FedEx Corporation: The Most Overlooked Reasons to Own FDX Stock
FDX Stock Continues to See Growth Going Forward
FedEx Corporation (NYSE:FDX) stock is one of the largest package delivery companies that operates globally.
As an investor, FDX stock is a great investment to consider because of the growth opportunities. A partner to retailers, FedEx is able to participate in the upside of many businesses as opposed to just one.
FedEx’s corporate heads are aware that the delivery business will likely see increased demand because of the growth in e-commerce, making strategic acquisitions that will benefit the business over the long term.
Growth by Acquisition
FedEx’s recent acquisitions were made with the goal of growing the company’s global footprint. The most recent one was was TNT Express in May. TNT’s business model is directly in line with that of FedEx and will increase the latter’s presence in Europe, Asia, and Africa. (Source: “FedEx Acquires TNT Express,” FedEx Corporation, May 25, 2016.)
In January 2015, FedEx acquired product return company GENCO for $1.4 billion.

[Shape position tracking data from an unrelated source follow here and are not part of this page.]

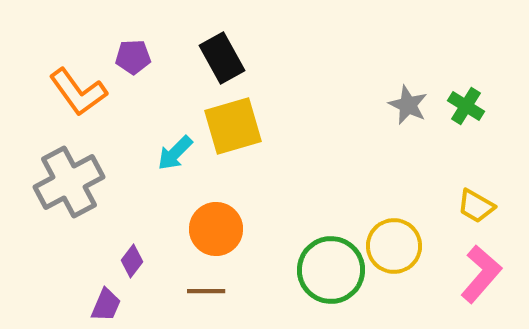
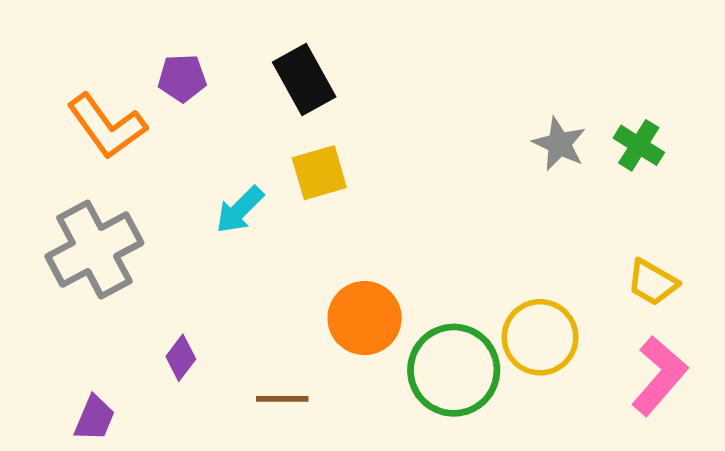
yellow square: (233, 126) -> (319, 173), size x0.7
orange circle: (216, 229) -> (365, 318), moved
purple trapezoid: (106, 305) -> (94, 418), moved

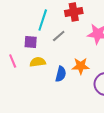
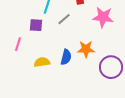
pink line: (13, 61) -> (18, 44), turned 40
yellow semicircle: (38, 62) -> (42, 62), moved

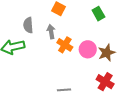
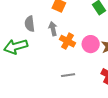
gray line: (64, 90) -> (68, 75), moved

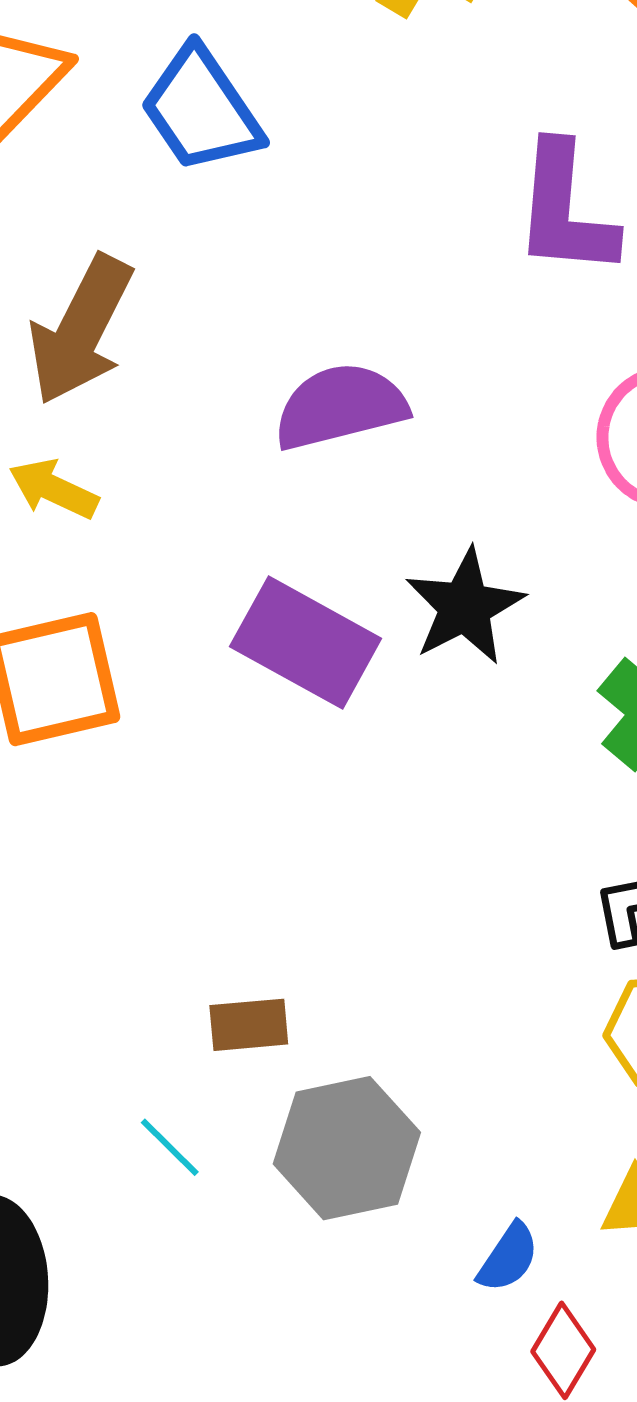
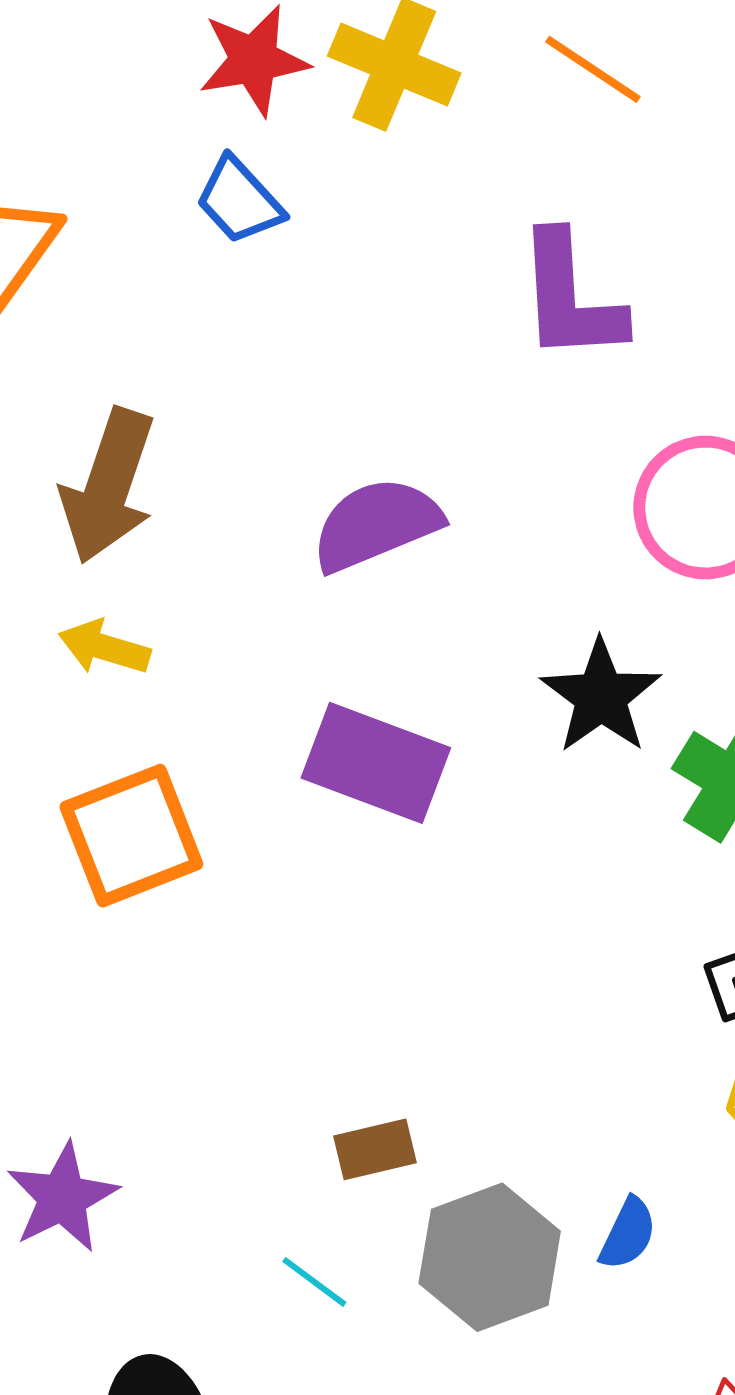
blue trapezoid: (201, 110) -> (239, 201), moved, size x0.7
black star: (465, 607) -> (601, 696), moved
blue semicircle: (508, 1258) -> (628, 1234), moved

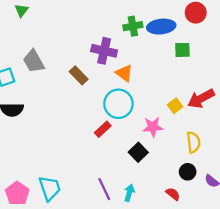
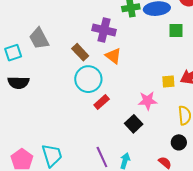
orange triangle: (124, 73) -> (113, 56), moved
cyan circle: (118, 104) -> (88, 79), moved
yellow square: (175, 106) -> (168, 82), turned 32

This move helps FedEx’s entire business, from supply chain management to returns & processing to fulfillment requirements. Long term, this will help the bottom line of the balance sheet by reducing the overall cost of operations. (Source: “FedEx Pays $1.4 Billion for GENCO,” The Wall Street Journal, March 19, 2015.)
December 2014 saw FedEx part with $42.0 million to purchase e-commerce site Bongo International LLC. This service provides help to retailers to grow their business internationally, though which these retailers come to trust FedEx. And since e-commerce is beginning to have a larger presence, this acquisition will help generate a higher return on investment. (Source: Ibid.)
Once these acquisitions have been fully implanted into FedEx’s ecosystem the bottom line should benefit. The moves are done because of the environment that FDX stock operations in, which is one with not many other companies competing against FedEx. Due to fewer companies in the package delivery business, there is a larger market share that is owned by FDX stock. This is because the package delivery business has a higher barrier of entry due to startup costs such as distribution centers, delivery trucks, and courier airplanes.
Returning Money Back to Shareholders
Money has been returned to shareholders by way of the dividend. Paid on a quarterly basis, the current dividend is $0.40 per share; this payout has doubled since 2014. The payout ratio sits at a modest 13%, meaning future dividend hikes are possible. The shares are currently yielding 0.85%, which is based on the current trading price of $189.28.
FedEx has also rewarded investors via share buybacks. Last year, the board of directors approved the repurchase of 25 million shares. The previous share repurchase program saw the company buy back 15 million shares. Share repurchase programs signal to the market that the company believes the shares to be undervalued by the market. (Source: “FedEx Announces 25 Million Share Repurchase Program,” FedEx Corporation, January 26, 2016.)
The Bottom Line on FDX Stock
A great metric for investors is the price-to-book ratio, which compares the current stock trading price to the historic value of the equity under the company. FedEx’s ratio of 3.5 times sees FDX stock trading at an attractive valuation. In addition, this ratio makes FedEx stock much cheaper than the industry average, which has a ratio of 22.7 times.
The business growth and investor rewards give plenty of reasons to consider FDX stock as an investment. FDX stock is also one of the rare dividend stocks that rewards both income- and growth-oriented investors. Also keep in mind that the share price for FDX stock has more than doubled over the past five years.